As your cooperative partner/supplier, we hear this question as often as our grain department hears, “where is the corn price headed?” As your retailer, we cannot predict with precision where the market will go. However, our market opinion in the short-term is that prices will continue tracking higher. Led by Anhydrous Ammonia, nitrogen values have climbed quickly since June and have stayed firm. Ammonia production and pipeline capacity is stretched as always, so supplies for this fall are very tight. As we question whether fall application will actually work due to dry, hard soil conditions, the industry questions “will we get NH3 to the fertilizer plants fast enough?” We must be aware that locations in the eastern U.S. have been getting ample rainfall which will allow fall movement of nitrogen fertilizers. Therefore, prices do not need to go down – even if we have a challenging environment for fall application that reduces local demand for nitrogen fertilizers.
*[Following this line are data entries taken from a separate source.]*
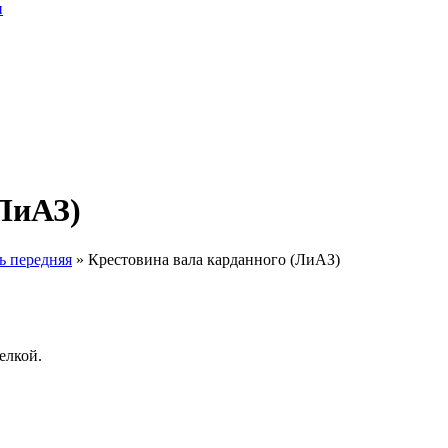
(ЛиАЗ)
ь передняя
»
Крестовина вала карданного (ЛиАЗ)
елкой.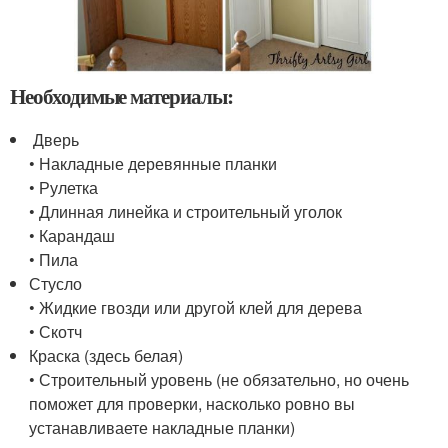
Необходимые материалы:
Дверь
• Накладные деревянные планки
• Рулетка
• Длинная линейка и строительный уголок
• Карандаш
• Пила
Стусло
• Жидкие гвозди или другой клей для дерева
• Скотч
Краска (здесь белая)
• Строительный уровень (не обязательно, но очень
поможет для проверки, насколько ровно вы
устанавливаете накладные планки)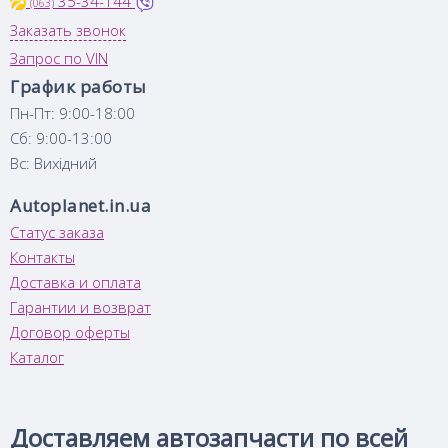
35-34-144
(063)
Заказать звонок
Запрос по VIN
График работы
Пн-Пт: 9:00-18:00
Сб: 9:00-13:00
Вс: Вихідний
Autoplanet.in.ua
Статус заказа
Контакты
Доставка и оплата
Гарантии и возврат
Договор оферты
Каталог
Доставляем автозапчасти по всей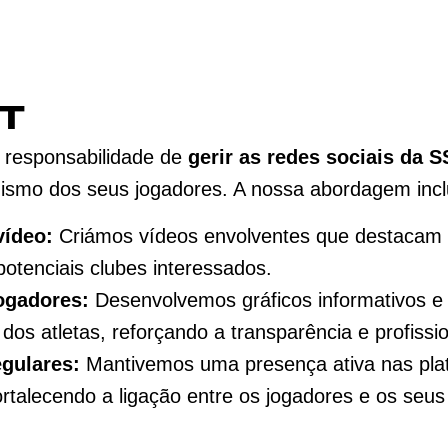
IT
 responsabilidade de
gerir as redes sociais da 
mismo dos seus jogadores. A nossa abordagem incl
vídeo:
Criámos vídeos envolventes que destacam 
otenciais clubes interessados.
ogadores:
Desenvolvemos gráficos informativos e
os atletas, reforçando a transparência e profissi
egulares:
Mantivemos uma presença ativa nas plata
rtalecendo a ligação entre os jogadores e os seus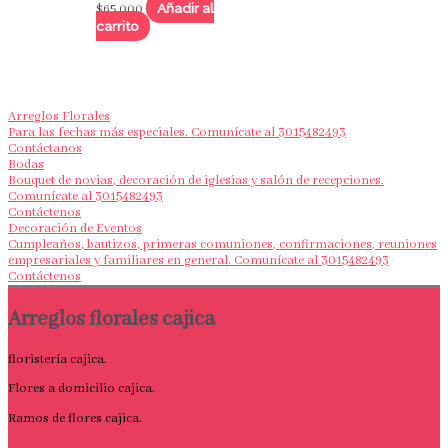
Añadir al
$
65,000
carrito
Arreglos Florales
Para las fechas más especiales. Comunícate al 3015482493
Contáctanos
Bodas
Bouquet de novias, decoración de iglesias y salón de recepciones.
Comunícate al 3015482493
Contáctenos
Decoración de Eventos
Cumpleaños, bautizos, primeras comuniones, confirmaciones, reuniones
empresariales y familiares en general. Comunícate al 3015482493
Contáctenos
Arreglos florales cajica
floristería cajica.
Flores a domicilio cajica.
Ramos de flores cajica.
On phosphates, production capacity and transportation will present issues on all phosphorus fertilizers. Both dry and liquid phosphates are currently priced slightly lower than one year ago. We expect strong demand will continue to keep phosphorus prices firm. Low river levels due to drought greatly impact all dry fertilizer availability, as traffic on both the Mississippi and Missouri rivers is limited; so supply will be decreasing as well.
Remember, $6.00 per bushel prices for the 2013 corn crop will draw a lot of acres to be planted next spring. There will be very few reasons for prices to go down. Looking at fertilizer economics for 2013 based on a 215 BPA corn crop, your total N and P cost as a percent of gross revenue is just under 12 percent. Another way to look at it: you can cover your 2013 N and P fertilizer costs by selling only 25.5 bushels of corn per acre.
At current fertilizer and corn prices, given a 50 lb. actual P application and 200 lbs. of actual N plus a typical starter application, your total fertilizer costs are 12.8 percent of expected gross revenue for 2013 compared to 15 percent one year ago. By locking in fertilizer prices and a few bushels of corn production, your return per acre is higher than it was at this time last year!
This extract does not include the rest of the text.